Kids sensitive to others' feelings are friendlier

Kids sensitive to others
Highlights

Children who are good at identifying what others want, think and feel are better at making and retaining friends than their peers who are not as socially adept, says a research.

Children who are good at identifying what others want, think and feel are better at making and retaining friends than their peers who are not as socially adept, says a research.

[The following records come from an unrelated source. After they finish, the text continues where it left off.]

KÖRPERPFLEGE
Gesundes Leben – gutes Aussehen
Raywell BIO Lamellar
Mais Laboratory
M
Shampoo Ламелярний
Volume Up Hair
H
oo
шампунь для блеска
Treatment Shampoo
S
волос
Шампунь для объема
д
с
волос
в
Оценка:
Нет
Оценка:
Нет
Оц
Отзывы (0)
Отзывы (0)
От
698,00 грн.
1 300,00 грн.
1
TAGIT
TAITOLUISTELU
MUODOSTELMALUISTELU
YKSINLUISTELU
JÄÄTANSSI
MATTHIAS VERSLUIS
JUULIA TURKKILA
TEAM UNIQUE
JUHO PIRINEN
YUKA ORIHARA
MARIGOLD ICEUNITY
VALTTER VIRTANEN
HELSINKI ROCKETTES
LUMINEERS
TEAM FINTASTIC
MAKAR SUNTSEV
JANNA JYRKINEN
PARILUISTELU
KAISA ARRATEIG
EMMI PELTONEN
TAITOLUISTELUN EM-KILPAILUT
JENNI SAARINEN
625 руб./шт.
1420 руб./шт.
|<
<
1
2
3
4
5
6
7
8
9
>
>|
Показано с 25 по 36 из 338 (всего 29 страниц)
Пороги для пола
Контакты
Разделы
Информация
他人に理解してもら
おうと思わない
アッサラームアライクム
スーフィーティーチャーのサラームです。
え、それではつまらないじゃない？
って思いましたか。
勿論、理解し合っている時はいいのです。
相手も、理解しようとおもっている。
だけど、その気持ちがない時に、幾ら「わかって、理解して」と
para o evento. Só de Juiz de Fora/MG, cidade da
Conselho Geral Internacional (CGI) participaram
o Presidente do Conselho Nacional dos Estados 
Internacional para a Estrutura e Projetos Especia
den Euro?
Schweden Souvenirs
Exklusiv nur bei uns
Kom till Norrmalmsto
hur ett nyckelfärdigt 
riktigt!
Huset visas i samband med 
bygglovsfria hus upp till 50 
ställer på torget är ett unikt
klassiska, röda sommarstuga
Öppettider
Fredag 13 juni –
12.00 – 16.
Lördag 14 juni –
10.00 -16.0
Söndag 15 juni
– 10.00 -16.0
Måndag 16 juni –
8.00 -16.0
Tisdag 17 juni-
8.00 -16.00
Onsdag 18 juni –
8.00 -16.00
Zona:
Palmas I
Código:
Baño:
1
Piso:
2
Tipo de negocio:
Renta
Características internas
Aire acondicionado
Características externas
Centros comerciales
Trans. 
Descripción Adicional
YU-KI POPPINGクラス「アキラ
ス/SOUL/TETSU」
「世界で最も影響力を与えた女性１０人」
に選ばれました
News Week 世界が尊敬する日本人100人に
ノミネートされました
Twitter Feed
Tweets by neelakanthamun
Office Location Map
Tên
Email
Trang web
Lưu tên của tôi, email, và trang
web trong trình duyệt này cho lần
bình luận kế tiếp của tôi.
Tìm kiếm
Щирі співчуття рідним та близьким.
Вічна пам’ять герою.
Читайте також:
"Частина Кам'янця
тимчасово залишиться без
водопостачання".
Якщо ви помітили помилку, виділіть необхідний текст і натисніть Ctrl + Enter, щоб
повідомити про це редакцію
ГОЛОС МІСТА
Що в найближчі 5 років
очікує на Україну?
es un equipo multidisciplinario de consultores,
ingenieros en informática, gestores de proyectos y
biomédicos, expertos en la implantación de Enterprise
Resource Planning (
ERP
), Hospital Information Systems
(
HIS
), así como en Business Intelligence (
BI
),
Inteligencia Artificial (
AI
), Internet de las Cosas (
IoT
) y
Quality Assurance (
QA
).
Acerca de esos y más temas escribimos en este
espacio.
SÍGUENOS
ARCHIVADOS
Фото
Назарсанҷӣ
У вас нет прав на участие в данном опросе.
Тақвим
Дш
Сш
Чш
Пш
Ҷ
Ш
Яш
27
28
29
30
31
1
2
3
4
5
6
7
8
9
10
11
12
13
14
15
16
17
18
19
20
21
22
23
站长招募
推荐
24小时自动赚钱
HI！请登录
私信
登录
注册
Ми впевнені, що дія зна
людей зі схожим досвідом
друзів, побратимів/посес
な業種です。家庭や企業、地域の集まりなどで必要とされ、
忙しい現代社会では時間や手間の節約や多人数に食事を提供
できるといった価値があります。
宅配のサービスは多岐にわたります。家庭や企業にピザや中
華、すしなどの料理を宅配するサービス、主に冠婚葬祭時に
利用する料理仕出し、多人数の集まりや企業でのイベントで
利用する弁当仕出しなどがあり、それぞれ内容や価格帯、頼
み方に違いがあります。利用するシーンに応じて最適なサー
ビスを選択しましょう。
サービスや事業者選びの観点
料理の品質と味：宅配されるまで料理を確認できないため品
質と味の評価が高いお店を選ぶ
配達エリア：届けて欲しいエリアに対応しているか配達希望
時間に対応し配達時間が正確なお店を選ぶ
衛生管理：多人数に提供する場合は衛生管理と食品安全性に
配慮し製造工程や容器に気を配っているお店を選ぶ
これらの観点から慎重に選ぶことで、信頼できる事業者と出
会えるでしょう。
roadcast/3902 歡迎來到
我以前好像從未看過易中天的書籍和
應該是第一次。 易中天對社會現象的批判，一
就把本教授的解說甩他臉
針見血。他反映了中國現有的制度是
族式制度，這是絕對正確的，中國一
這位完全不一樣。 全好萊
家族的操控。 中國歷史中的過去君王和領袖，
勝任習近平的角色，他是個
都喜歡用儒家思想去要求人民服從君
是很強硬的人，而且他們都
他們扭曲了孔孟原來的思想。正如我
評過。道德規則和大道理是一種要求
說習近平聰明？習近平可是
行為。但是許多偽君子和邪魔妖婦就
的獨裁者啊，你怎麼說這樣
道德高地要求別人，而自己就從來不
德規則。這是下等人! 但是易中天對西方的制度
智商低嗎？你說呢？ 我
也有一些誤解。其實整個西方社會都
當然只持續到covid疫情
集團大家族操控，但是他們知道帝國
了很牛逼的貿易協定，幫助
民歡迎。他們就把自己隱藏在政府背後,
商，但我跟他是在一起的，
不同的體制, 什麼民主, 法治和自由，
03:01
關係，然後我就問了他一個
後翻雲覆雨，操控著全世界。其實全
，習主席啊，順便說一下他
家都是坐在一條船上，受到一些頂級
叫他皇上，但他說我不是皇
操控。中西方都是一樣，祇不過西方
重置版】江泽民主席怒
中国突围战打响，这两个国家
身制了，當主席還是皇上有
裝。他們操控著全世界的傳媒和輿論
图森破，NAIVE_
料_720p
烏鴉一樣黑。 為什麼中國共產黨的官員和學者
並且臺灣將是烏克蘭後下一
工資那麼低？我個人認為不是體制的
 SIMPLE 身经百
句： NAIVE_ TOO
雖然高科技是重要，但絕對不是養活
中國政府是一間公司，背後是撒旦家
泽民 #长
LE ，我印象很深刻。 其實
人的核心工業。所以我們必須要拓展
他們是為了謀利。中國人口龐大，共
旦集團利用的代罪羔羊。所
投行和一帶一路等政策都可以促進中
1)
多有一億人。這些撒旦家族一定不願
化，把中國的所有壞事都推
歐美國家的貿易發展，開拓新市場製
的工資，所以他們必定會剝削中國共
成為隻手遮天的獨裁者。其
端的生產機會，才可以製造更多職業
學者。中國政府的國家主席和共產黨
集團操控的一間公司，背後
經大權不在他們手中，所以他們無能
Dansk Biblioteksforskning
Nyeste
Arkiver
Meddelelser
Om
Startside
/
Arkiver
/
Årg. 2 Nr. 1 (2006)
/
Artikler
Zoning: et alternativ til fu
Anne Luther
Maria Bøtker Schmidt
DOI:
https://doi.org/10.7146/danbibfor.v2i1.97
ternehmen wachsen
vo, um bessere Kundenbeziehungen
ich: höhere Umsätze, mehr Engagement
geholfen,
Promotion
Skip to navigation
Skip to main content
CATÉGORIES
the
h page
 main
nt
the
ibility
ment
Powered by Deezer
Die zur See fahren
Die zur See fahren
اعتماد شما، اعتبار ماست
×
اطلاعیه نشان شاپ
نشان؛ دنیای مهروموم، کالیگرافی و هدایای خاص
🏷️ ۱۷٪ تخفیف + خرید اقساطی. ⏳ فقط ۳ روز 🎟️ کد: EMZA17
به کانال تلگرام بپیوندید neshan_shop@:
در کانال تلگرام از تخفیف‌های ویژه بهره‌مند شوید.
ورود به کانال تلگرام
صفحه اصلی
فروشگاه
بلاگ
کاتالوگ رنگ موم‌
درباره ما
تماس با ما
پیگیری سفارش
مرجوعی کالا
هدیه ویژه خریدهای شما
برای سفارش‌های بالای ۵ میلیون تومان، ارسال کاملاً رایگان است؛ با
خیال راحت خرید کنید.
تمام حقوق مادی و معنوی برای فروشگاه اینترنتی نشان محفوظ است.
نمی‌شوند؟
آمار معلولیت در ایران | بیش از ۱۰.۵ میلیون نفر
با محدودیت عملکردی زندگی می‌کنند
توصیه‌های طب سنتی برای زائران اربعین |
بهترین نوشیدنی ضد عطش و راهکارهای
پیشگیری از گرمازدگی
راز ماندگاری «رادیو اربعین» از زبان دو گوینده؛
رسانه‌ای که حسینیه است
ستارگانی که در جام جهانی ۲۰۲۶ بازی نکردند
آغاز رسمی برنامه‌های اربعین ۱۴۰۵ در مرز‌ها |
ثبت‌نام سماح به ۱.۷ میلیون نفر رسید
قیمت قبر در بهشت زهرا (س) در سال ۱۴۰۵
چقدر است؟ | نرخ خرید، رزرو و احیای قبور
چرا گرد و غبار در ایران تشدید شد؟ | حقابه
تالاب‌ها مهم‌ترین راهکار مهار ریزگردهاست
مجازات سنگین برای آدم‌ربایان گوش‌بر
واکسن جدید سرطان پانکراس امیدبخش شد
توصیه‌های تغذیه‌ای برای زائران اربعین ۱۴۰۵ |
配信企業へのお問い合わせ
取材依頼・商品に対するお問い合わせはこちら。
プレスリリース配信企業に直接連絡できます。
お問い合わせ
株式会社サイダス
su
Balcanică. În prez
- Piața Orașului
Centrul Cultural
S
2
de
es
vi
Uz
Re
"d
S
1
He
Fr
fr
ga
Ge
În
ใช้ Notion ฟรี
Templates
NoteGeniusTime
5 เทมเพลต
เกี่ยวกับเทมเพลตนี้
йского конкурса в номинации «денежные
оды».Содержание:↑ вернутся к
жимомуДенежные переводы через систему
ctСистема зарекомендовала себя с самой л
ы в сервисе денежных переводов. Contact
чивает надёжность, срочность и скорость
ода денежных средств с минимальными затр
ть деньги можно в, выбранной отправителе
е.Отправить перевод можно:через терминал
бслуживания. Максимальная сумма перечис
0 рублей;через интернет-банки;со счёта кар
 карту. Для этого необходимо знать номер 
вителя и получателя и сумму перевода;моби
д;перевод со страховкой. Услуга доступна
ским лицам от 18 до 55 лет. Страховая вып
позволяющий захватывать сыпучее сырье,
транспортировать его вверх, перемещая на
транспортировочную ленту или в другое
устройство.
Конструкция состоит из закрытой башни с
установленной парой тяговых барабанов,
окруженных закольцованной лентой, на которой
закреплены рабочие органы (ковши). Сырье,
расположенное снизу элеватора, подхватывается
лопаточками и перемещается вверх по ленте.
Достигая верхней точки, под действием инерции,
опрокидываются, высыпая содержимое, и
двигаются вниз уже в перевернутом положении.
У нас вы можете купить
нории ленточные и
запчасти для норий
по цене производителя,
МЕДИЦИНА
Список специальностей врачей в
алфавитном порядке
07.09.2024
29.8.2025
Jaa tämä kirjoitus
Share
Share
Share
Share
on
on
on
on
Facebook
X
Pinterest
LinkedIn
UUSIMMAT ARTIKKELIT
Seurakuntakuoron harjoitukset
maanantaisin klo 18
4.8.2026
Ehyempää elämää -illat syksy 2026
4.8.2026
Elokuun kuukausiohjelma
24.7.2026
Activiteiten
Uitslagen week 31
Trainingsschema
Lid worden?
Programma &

"Our study suggests that understanding others' mental perspectives may facilitate the kind of interactions that help children become or remain popular," said lead researcher Virginia Slaughter, professor of psychology at the University of Queensland in Australia.
The findings indicate that training children to be sensitive to others' thoughts and feelings may improve their relationships with peers, Slaughter noted.
"This may be particularly important for children who are struggling with friendship issues, such as children who are socially isolated," she pointed out.
In addition to finding an overall link between children's abilities to figure out what others think and feel and their popularity, the study found that this tie was similar for pre-schoolers and for older children.
This suggests that understanding others' mental perspectives is important both for making friends in the early school years and for maintaining friendships as children grow older.
The study also found that the link was weaker for boys than girls, perhaps reflecting gender differences in how children relate to each other. For example, girls' friendships are often characterised by high levels of intimacy and resolving conflicts, which may mean that their interactions require more sensitivity in understanding others' thoughts and feelings, the authors noted.
The findings, detailed in the journal Child Development, were based on the analysis of the results of several different studies out of Australia.